The data were analyzed for normality using the Shapiro–Wilk test. The Mann–Whitney test and Student's t test were used to test for differences in seagrass and sediment composition between sites and between vegetated and bare sediments, and analysis of variation (ANOVA) and the Kruskal–Wallis test were used to test for differences between vegetated and bare sediments and both sites. To assess differences in greenhouse gas fluxes between different H. stipulacea communities, differences in CO₂ and CH₄ fluxes were analyzed between sites and between vegetated and bare sediment by using the Kruskal–Wallis test. Trends in the flux between the communities experiencing warming and the ones maintained at 25 ^∘C, as well as in the isotopic signature of δ¹³C-CO₂ and δ¹³C-CH₄ over time, were analyzed by linear regression. When assessing the effect of darkness on greenhouse gas fluxes, the trend of CO₂ and CH₄ fluxes and their isotopic signatures were analyzed by linear regression. The statistical analyses were conducted in PRISM 5 (GraphPad Software, La Jolla, CA, USA) and JMP Pro 13.1.0 (SAS Institute Inc., Cary, NC, USA). The data are openly available from Burkholz et al. (2019b).

3.1 Seagrass and sediment composition

Carbon, nitrogen and phosphorus (P) concentrations in seagrass leaves were low, but they were 4- to 40-fold higher than vegetated and bare sediment concentrations (Table 1). Seagrass sampled in site S1 had the highest C, N and P concentrations in the leaves, while sediment C and P concentrations differed significantly between sites (ANOVA, p<0.05, and Kruskal–Wallis, p<0.001, respectively), with the highest C and the lowest P concentrations found in the sediment of S2 (Table 1). There were no consistent differences in C, N and P concentration in bare and vegetated sediments (Table 1).

The sediments had high, but variable, carbonate concentrations, which differed between sites (Kruskal–Wallis, p<0.0001; Table 1). The organic matter content was slightly increased in S2 compared to S1, in both vegetated (t test, p<0.0001) and bare (t test, p<0.001) sediments (Table 1). Sediment bulk density was similar in both S1 and S2 sites, but vegetated sediments in S1 showed significantly lower bulk density compared to bare sediments (t test, p<0.05; Table 1). Seagrass biomass density was significantly higher in S2 compared to S1 (t test, p<0.05). The isotopic signature of sediment organic carbon ranged across sites from $-\mathrm{15.77}\pm \mathrm{0.07}$ ‰, in vegetated sediments, to $-\mathrm{16.36}\pm \mathrm{0.28}$ ‰, in bare sediments (Table 1). The carbon isotopic signature of seagrass leaves from the same location has been recently reported as $-\mathrm{7.96}\pm \mathrm{0.27}$ ‰ by Duarte et al. (2018).

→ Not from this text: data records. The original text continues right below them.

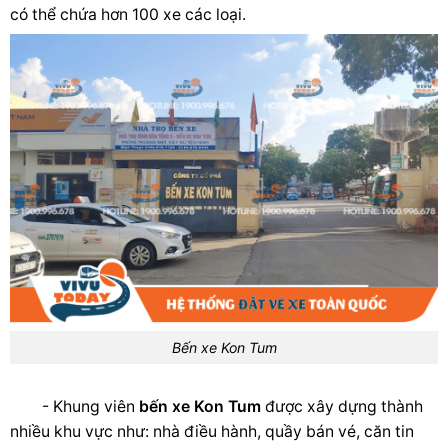
có thể chứa hơn 100 xe các loại.
Bến xe Kon Tum
- Khung viên
bến xe Kon Tum
được xây dựng thành
nhiều khu vực như: nhà điều hành, quầy bán vé, căn tin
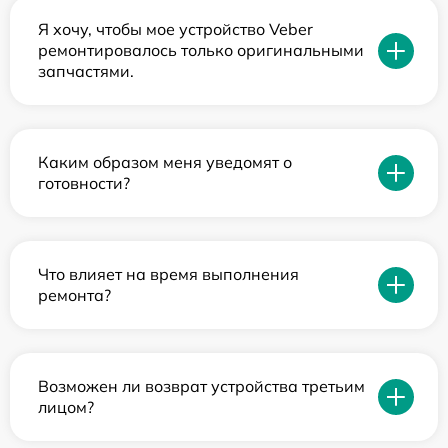
Я хочу, чтобы мое устройство Veber
ремонтировалось только оригинальными
запчастями.
Каким образом меня уведомят о
готовности?
Что влияет на время выполнения
ремонта?
Возможен ли возврат устройства третьим
лицом?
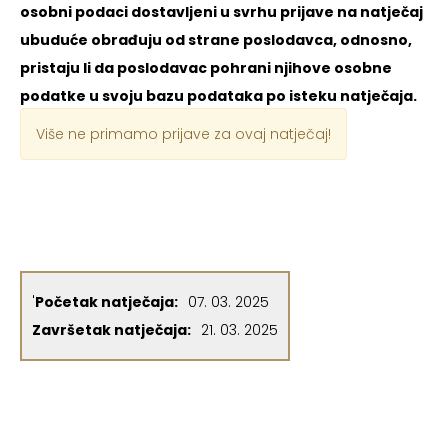
osobni podaci dostavljeni u svrhu prijave na natječaj
ubuduće obrađuju od strane poslodavca, odnosno,
pristaju li da poslodavac pohrani njihove osobne
podatke u svoju bazu podataka po isteku natječaja.
Više ne primamo prijave za ovaj natječaj!
'
Početak natječaja:
07. 03. 2025
Završetak natječaja:
21. 03. 2025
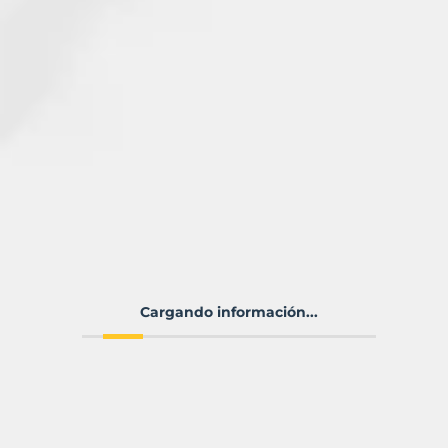
Cargando información...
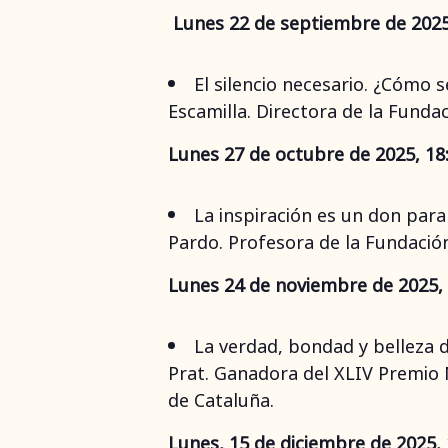
Lunes 22 de septiembre de 2025,
El silencio necesario. ¿Cómo 
Escamilla. Directora de la Funda
Lunes 27 de octubre de 2025, 18:
La inspiración es un don para
Pardo. Profesora de la Fundació
Lunes 24 de noviembre de 2025, 
La verdad, bondad y belleza 
Prat. Ganadora del XLIV Premio 
de Cataluña.
Lunes, 15 de diciembre de 2025, 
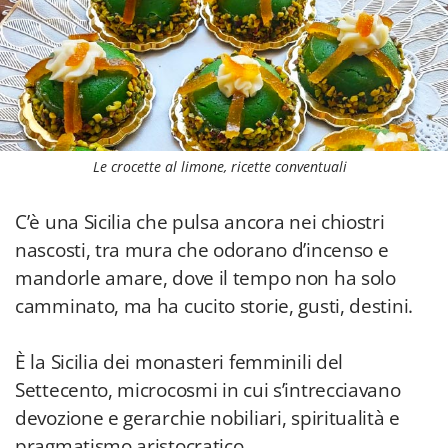
Le crocette al limone, ricette conventuali
C’è una Sicilia che pulsa ancora nei chiostri
nascosti, tra mura che odorano d’incenso e
mandorle amare, dove il tempo non ha solo
camminato, ma ha cucito storie, gusti, destini.
È la Sicilia dei monasteri femminili del
Settecento, microcosmi in cui s’intrecciavano
devozione e gerarchie nobiliari, spiritualità e
pragmatismo aristocratico.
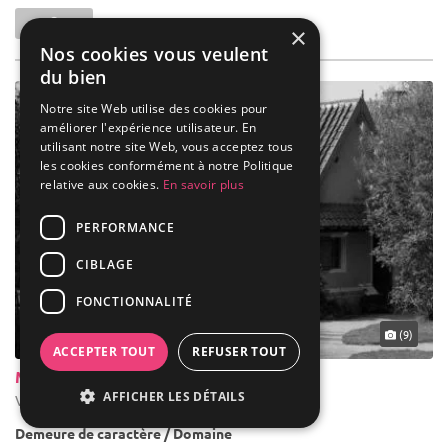
×
Nos cookies vous veulent
du bien
Notre site Web utilise des cookies pour
améliorer l'expérience utilisateur. En
utilisant notre site Web, vous acceptez tous
les cookies conformément à notre Politique
relative aux cookies.
En savoir plus
PERFORMANCE
CIBLAGE
FONCTIONNALITÉ
(9)
ACCEPTER TOUT
REFUSER TOUT
Musée De Plein Air
AFFICHER LES DÉTAILS
Villeneuve-d'Ascq - Nord (59)
Demeure de caractère / Domaine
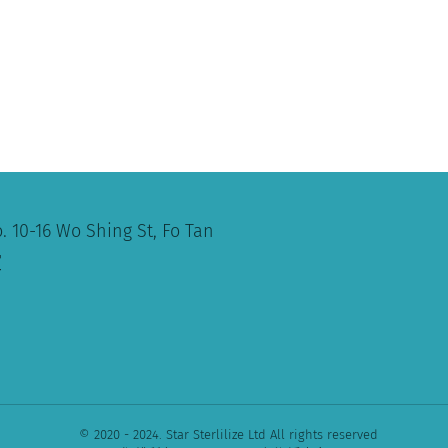
. 10-16 Wo Shing St, Fo Tan
室
© 2020 - 2024. Star Sterlilize Ltd All rights reserved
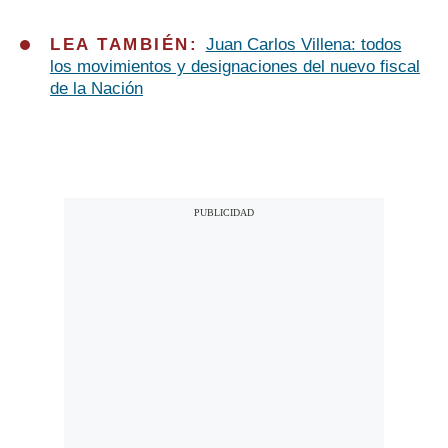
LEA TAMBIÉN:
Juan Carlos Villena: todos
los movimientos y designaciones del nuevo fiscal
de la Nación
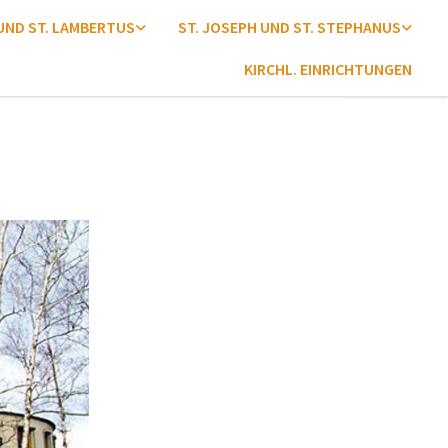
 UND ST. LAMBERTUS
ST. JOSEPH UND ST. STEPHANUS
KIRCHL. EINRICHTUNGEN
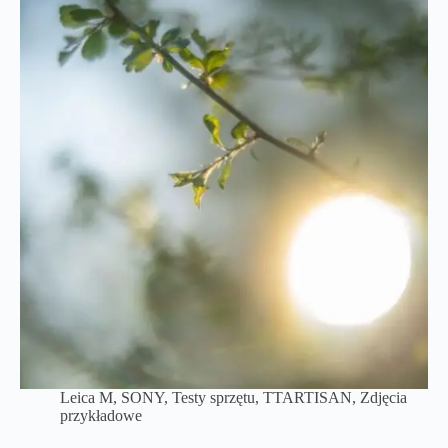
Leica M
,
SONY
,
Testy sprzętu
,
TTARTISAN
,
Zdjęcia
przykładowe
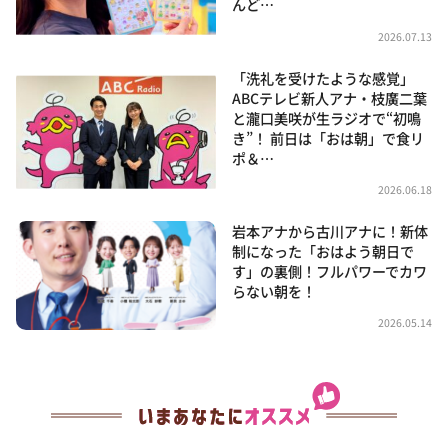
んど…
2026.07.13
「洗礼を受けたような感覚」
ABCテレビ新人アナ・枝廣二葉
と瀧口美咲が生ラジオで“初鳴
き”！ 前日は「おは朝」で食リ
ポ＆…
2026.06.18
岩本アナから古川アナに！新体
制になった「おはよう朝日で
す」の裏側！フルパワーでカワ
らない朝を！
2026.05.14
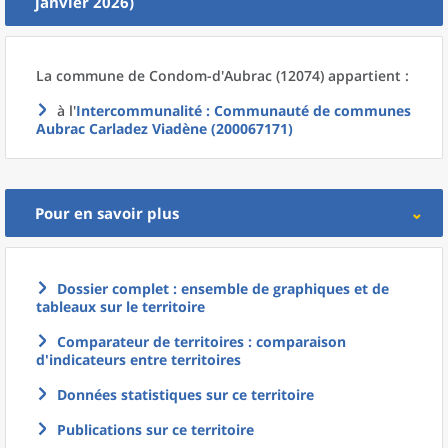
janvier 2026)
La commune
de
Condom-d'Aubrac (12074) appartient :
à l'
Intercommunalité
: Communauté de communes
Aubrac Carladez Viadène (200067171)
Pour en savoir plus
Dossier complet : ensemble de graphiques et de
tableaux sur le territoire
Comparateur de territoires : comparaison
d'indicateurs entre territoires
Données statistiques sur ce territoire
Publications sur ce territoire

3.2 Carbon dioxide and methane air–seawater fluxes

The daily CO₂ flux was up to 6-fold higher in vegetated compared to bare sediments and tended to be generally higher in S2 compared to S1, where bare sediments showed net CO₂ uptake, although differences were not significant (Kruskal–Wallis, p>0.05; Fig. 1a). At both sites, S1 and S2, the daily net CH₄ flux was 10- to 100-fold higher in vegetated compared to adjacent bare sediments with generally higher fluxes at S2 (Kruskal–Wallis, p<0.01; Fig. 1b). The total CO₂ equivalent (CO₂-eq) fluxes varied between sites and were higher in the vegetated compared to the bare sediments (Kruskal–Wallis, p<0.01; Fig. 1c).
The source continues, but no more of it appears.